In Thailand substantial tobacco control efforts have been made over the years, including laws and regulations designed to limit access to tobacco products, placing bans on displaying cigarettes and on various advertising, and enhancing pictorial health warnings on cigarette packets.1 8 9 15 16 The Tobacco Products Control Act 1992 comprehensively banned advertising and promotion and made most forms of promotional activities illegal. These restrictions on tobacco marketing have been reasonably well enforced, despite a reported increase in point-of-sale advertising and indirect marketing since 1997.8 9 15

Australia has a well known record on tobacco control, although smoking prevalence is still high among the Aboriginal population.10 17 Considerable progress in banning advertising has been achieved since federal legislation banning direct cigarette advertising on television and radio came into effect with the Australian Broadcasting and Television Act Amendment ACT 1976. Advertising was banned in print media in 1993 and outdoors in 1996. Several states have banned point-of-sale advertising and have considerably limited the number of packs permitted to be displayed.10 1719 Sponsorships of sport and arts were also banned by 1996,19 but exemptions were allowed until 2006 for internationally significant events, most notably Formula 1 Grand Prix motor racing.

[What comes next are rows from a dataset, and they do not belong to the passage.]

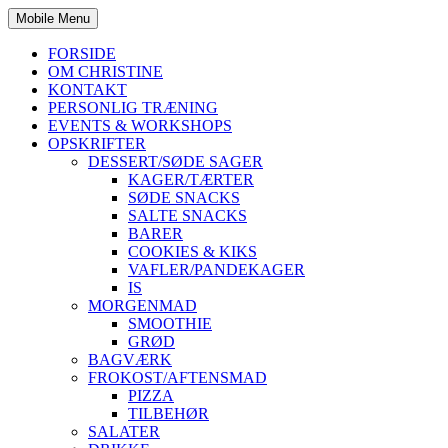
Mobile Menu
FORSIDE
OM CHRISTINE
KONTAKT
PERSONLIG TRÆNING
EVENTS & WORKSHOPS
OPSKRIFTER
DESSERT/SØDE SAGER
KAGER/TÆRTER
SØDE SNACKS
SALTE SNACKS
BARER
COOKIES & KIKS
VAFLER/PANDEKAGER
IS
MORGENMAD
SMOOTHIE
GRØD
BAGVÆRK
FROKOST/AFTENSMAD
PIZZA
TILBEHØR
SALATER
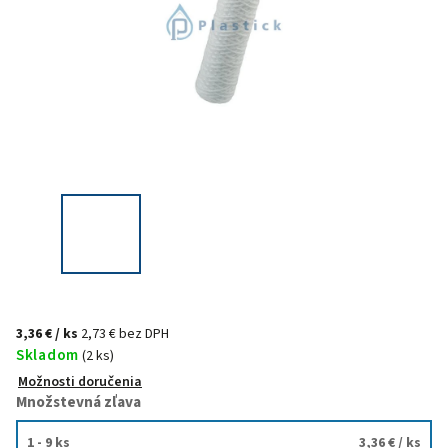
3,36 €
/ ks
2,73 € bez DPH
Skladom
(2 ks)
Možnosti doručenia
Množstevná zľava
1 - 9 ks
3,36 €
/ ks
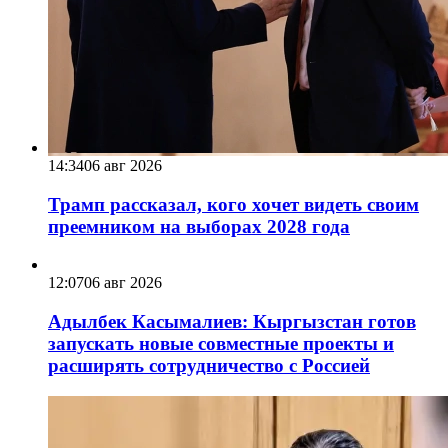
14:34
06 авг 2026
Трамп рассказал, кого хочет видеть своим
преемником на выборах 2028 года
12:07
06 авг 2026
Адылбек Касымалиев: Кыргызстан готов
запускать новые совместные проекты и
расширять сотрудничество с Россией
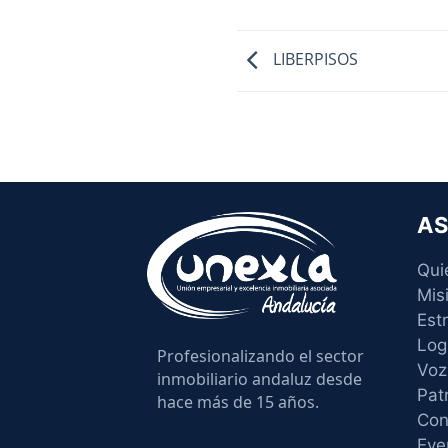
LIBERPISOS
AS
Qui
Mis
Est
Log
Profesionalizando el sector
Voz
inmobiliario andaluz desde
Pat
hace más de 15 años.
Con
Eve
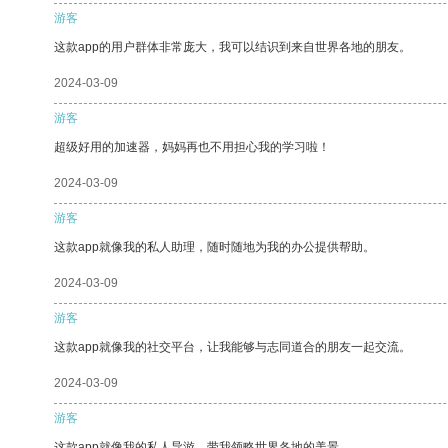
游客
这款app的用户群体非常庞大，我可以结识到来自世界各地的朋友。
2024-03-09
游客
超级好用的加速器，妈妈再也不用担心我的学习啦！
2024-03-09
游客
这款app就像我的私人助理，随时随地为我的办公提供帮助。
2024-03-09
游客
这款app就像我的社交平台，让我能够与志同道合的朋友一起交流。
2024-03-09
游客
这款app就像我的私人导游，带我领略世界各地的美景。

The US has fewer restrictions compared to Thailand and Australia. In response to the first Surgeon General’s Report on Smoking and Health, Congress enacted the Cigarette Labelling and Advertising Act in 1965, which required health warnings on all cigarette packages. The 1969 Federal Public Health Cigarette Smoking Act banned advertising of tobacco from television and radio. The 1998 Tobacco Master Settlement Agreement has restricted marketing to some extent.20 21 However, the restrictions were not comprehensive, with many marketing channels open. As a result, the tobacco industry has taken advantage of this and expanded their marketing in areas where it is allowed. In 1999 the overall tobacco advertising expenditures in the US was $8.24 billion, an increase of 22.3% compared with 1998; spending in newspapers increased by 73%, magazines by 34.2% and direct mail by 63.8%.21 22 According to the Federal Trade Commission, total cigarette advertising and promotional expenditures remained as high as $14.15 billion in 2004 and $13.11 billion in 2005.23


Sampling design and procedures

The International Tobacco Control (ITC) China Survey is a prospective face to face cohort survey of adult smokers (at least weekly use) and non-smokers conducted between April and August 2006 in 6 cities (800 smokers and 200 non-smokers in each city: Beijing, Shenyang, Shanghai, Changsha, Guangzhou and Yinchuan). These cities were selected based on geographical representations and levels of economic development. Within each city there was a random sample selected using a stratified multistage design. In each of the 6 cities, 10 Jie Dao (street districts) were randomly selected at the first stage, with probability of selection proportional to the population size of the Jie Dao. Within each selected Jie Dao, two Ju Wei Hui (residential blocks) were selected, again using probability proportional to the population size. Within each selected Ju Wei Hui, a complete list of addresses of households was first compiled, and then a sample of 300 households were drawn from the list by simple random sampling without replacement. The enumerated 300 households were then randomly ordered and approached accordingly until 40 smokers and 10 non-smokers were surveyed. Because of low smoking prevalence among women, one male smoker and one female smoker from every selected household were surveyed whenever possible to increase the sample size for women. At most one non-smoker was interviewed per household. Where there was more than one person in a sampling category to choose from in a household, the next birthday method was used to select the individual to be interviewed.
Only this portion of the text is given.